It's that time for me... the HP computer I bought five years ago is really showing it's age and just won't run the kind of apps I want to run on it with anything resembling speed. (I've also gotten used to apps running faster on newer computers!) It's also a loud computer... the fan and the disk drives both create a good bit of volume.
So it's time for an upgrade. And, rather than looking at another Windows computer.... yep, I'm thinking of getting an iMac!
In part this is because I'm now using a MacBook Pro on a daily basis and like so much about the operating system and how it works. I also very much like how easily Parallels lets me run Windows apps on the system. And, I enjoy having a real command-line that I can work on. For those and a bunch of other Mac-fan-boy reasons, I'm very happy with the system.
So in considering a new home desktop system, the iMac has entered into my thinking for a number of reasons beyond what I just mentioned. It also has a smaller footprint... and it's quiet! (From what I've seen, anyway.) This is a key concern for someone who does a lot of podcast recording.
At this point my major consideration is this - do I buy the 2.4 GHz model listed at $1799? Or do I go for the 2.8 GHz model at $2249? The main differences seem to be that the higher-end model has:
- a 2.8GHz Intel Core 2 Extreme versus a 2.4GHz Intel Core 2 Duo
- 2 GB memory standard versus 1GB
- a 500 GB hard drive versus a 320 GB hard drive
So for $450 I get a faster processor, more RAM and a bigger hard drive. It's also a different class of processor, but I don't personally know the difference between a Core 2 Duo and a Core 2 Extreme. (And regardless of system, I'd probably upgrade it to the full 4 GB of supported RAM.)
Is it worth it? That's the question I'm asking myself now.
My general practice for a home desktop machine has been to buy a fairly high-end system and then use it for some number of years until it just doesn't work that well. That's what I'm looking to do again. However, I also don't want to waste money if the upgrade really doesn't make for a stronger system.

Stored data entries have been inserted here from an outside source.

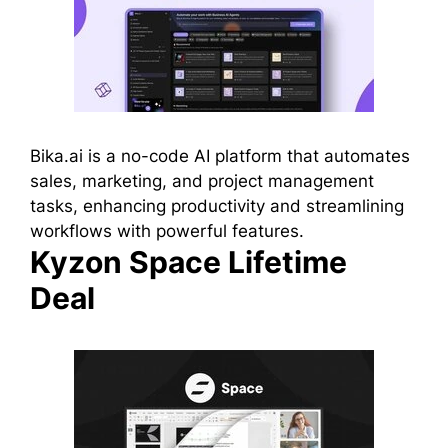
Bika.ai is a no-code AI platform that automates
sales, marketing, and project management
tasks, enhancing productivity and streamlining
workflows with powerful features.
Kyzon Space Lifetime
Deal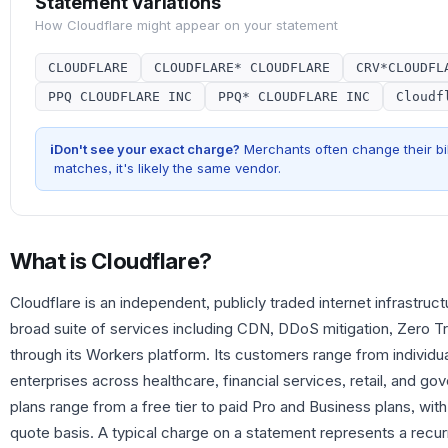
Statement Variations
How
Cloudflare
might appear on your statement
CLOUDFLARE
CLOUDFLARE* CLOUDFLARE
CRV*CLOUDFL
PPQ CLOUDFLARE INC
PPQ* CLOUDFLARE INC
Cloudf
i
Don't see your exact charge?
Merchants often change their bil
matches, it's likely the same vendor.
What is
Cloudflare
?
Cloudflare is an independent, publicly traded internet infrastr
broad suite of services including CDN, DDoS mitigation, Zero T
through its Workers platform. Its customers range from individu
enterprises across healthcare, financial services, retail, and 
plans range from a free tier to paid Pro and Business plans, with
quote basis. A typical charge on a statement represents a recurr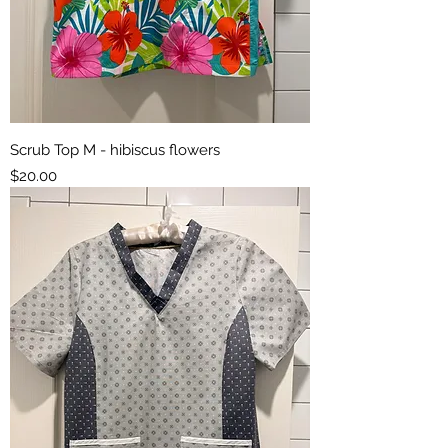
Scrub Top M - hibiscus flowers
Price
$20.00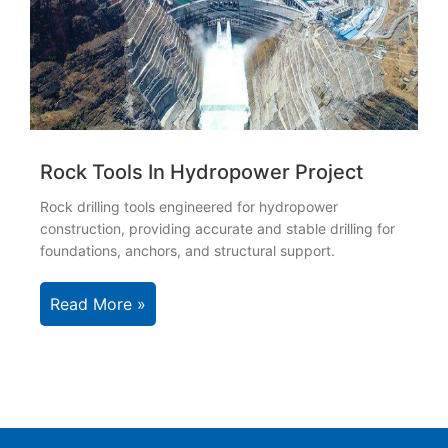
Rock Tools In Hydropower Project
Rock drilling tools engineered for hydropower
construction, providing accurate and stable drilling for
foundations, anchors, and structural support.
Read More »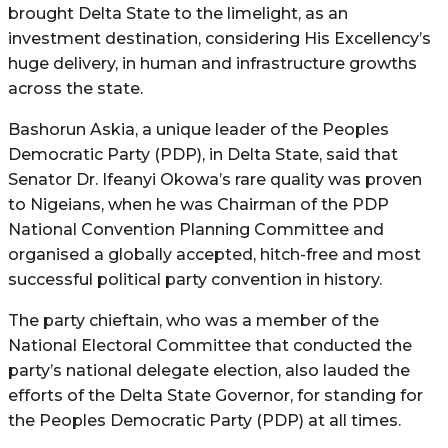
brought Delta State to the limelight, as an
investment destination, considering His Excellency’s
huge delivery, in human and infrastructure growths
across the state.
Bashorun Askia, a unique leader of the Peoples
Democratic Party (PDP), in Delta State, said that
Senator Dr. Ifeanyi Okowa’s rare quality was proven
to Nigeians, when he was Chairman of the PDP
National Convention Planning Committee and
organised a globally accepted, hitch-free and most
successful political party convention in history.
The party chieftain, who was a member of the
National Electoral Committee that conducted the
party’s national delegate election, also lauded the
efforts of the Delta State Governor, for standing for
the Peoples Democratic Party (PDP) at all times.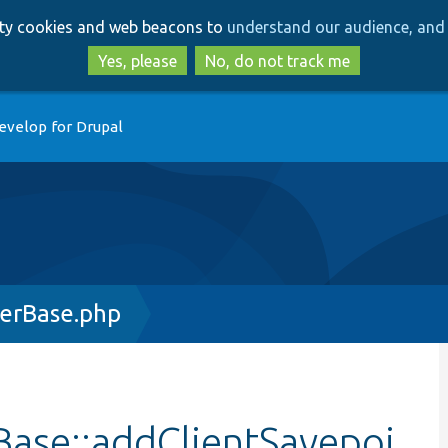
Skip
Skip
arty cookies and web beacons to
understand our audience, and 
to
to
main
search
Yes, please
No, do not track me
content
evelop for Drupal
erBase.php
ase::addClientSavepoi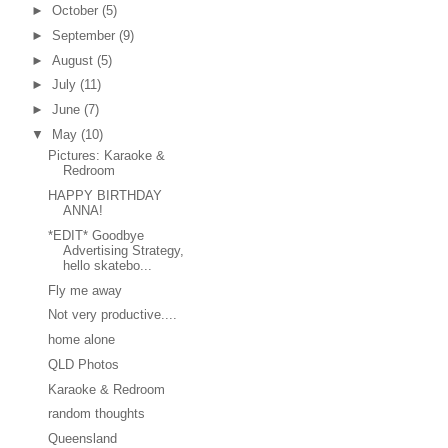
►
October
(5)
►
September
(9)
►
August
(5)
►
July
(11)
►
June
(7)
▼
May
(10)
Pictures: Karaoke &
Redroom
HAPPY BIRTHDAY
ANNA!
*EDIT* Goodbye
Advertising Strategy,
hello skatebo...
Fly me away
Not very productive....
home alone
QLD Photos
Karaoke & Redroom
random thoughts
Queensland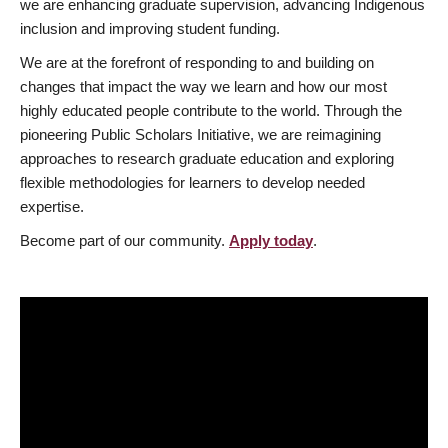
we are enhancing graduate supervision, advancing Indigenous
inclusion and improving student funding.
We are at the forefront of responding to and building on
changes that impact the way we learn and how our most
highly educated people contribute to the world. Through the
pioneering Public Scholars Initiative, we are reimagining
approaches to research graduate education and exploring
flexible methodologies for learners to develop needed
expertise.
Become part of our community.
Apply today
.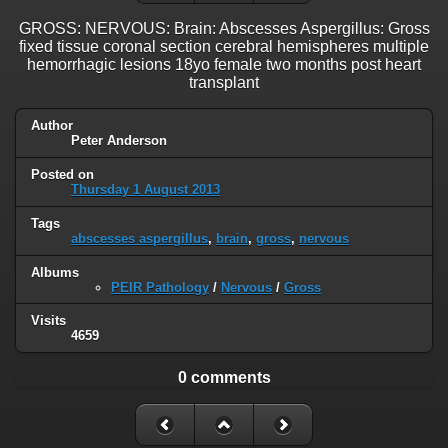
GROSS: NERVOUS: Brain: Abscesses Aspergillus: Gross
fixed tissue coronal section cerebral hemispheres multiple
hemorrhagic lesions 18yo female two months post heart
transplant
Author
Peter Anderson
Posted on
Thursday 1 August 2013
Tags
abscesses aspergillus
,
brain
,
gross
,
nervous
Albums
PEIR Pathology
/
Nervous
/
Gross
Visits
4659
0 comments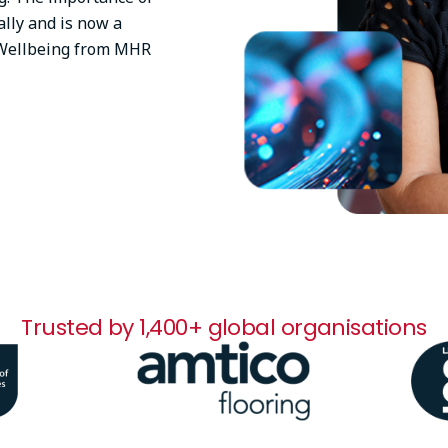
lly and is now a
l Wellbeing from MHR
Trusted by 1,400+ global organisations
Image
Ima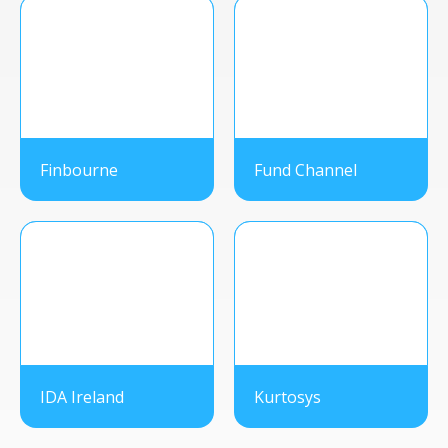
Finbourne
Fund Channel
IDA Ireland
Kurtosys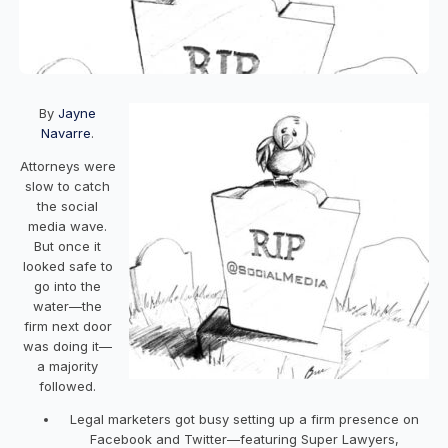
By
Jayne
Navarre
.
Attorneys were
slow to catch
the social
media wave.
But once it
looked safe to
go into the
water—the
firm next door
was doing it—
a majority
followed.
Legal marketers got busy setting up a firm presence on
Facebook and Twitter—featuring Super Lawyers,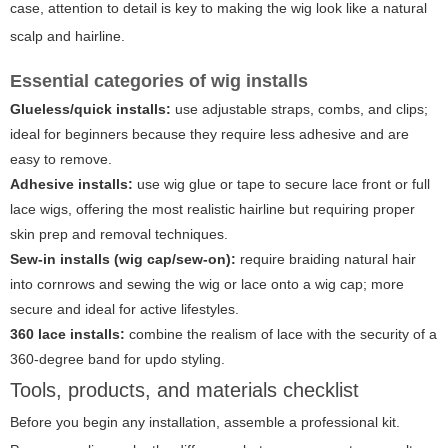
case, attention to detail is key to making the wig look like a natural
scalp and hairline.
Essential categories of wig installs
Glueless/quick installs:
use adjustable straps, combs, and clips;
ideal for beginners because they require less adhesive and are
easy to remove.
Adhesive installs:
use wig glue or tape to secure lace front or full
lace wigs, offering the most realistic hairline but requiring proper
skin prep and removal techniques.
Sew-in installs (wig cap/sew-on):
require braiding natural hair
into cornrows and sewing the wig or lace onto a wig cap; more
secure and ideal for active lifestyles.
360 lace installs:
combine the realism of lace with the security of a
360-degree band for updo styling.
Tools, products, and materials checklist
Before you begin any installation, assemble a professional kit.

Any thoughts or comments would be greatly appreciated. (Thanks in advance.)
P.S. On a side note, I find it interesting that in evaluating systems for a new desktop system, physical expandability was not one of my criteria. It used to be that I wanted to make sure I had extra bays for hard drives, etc. Today, though, between moving an increasing amount of my data into the network "cloud" and also USB/Firewire storage, the need for system expandability is less. I find it an interesting change in my thinking.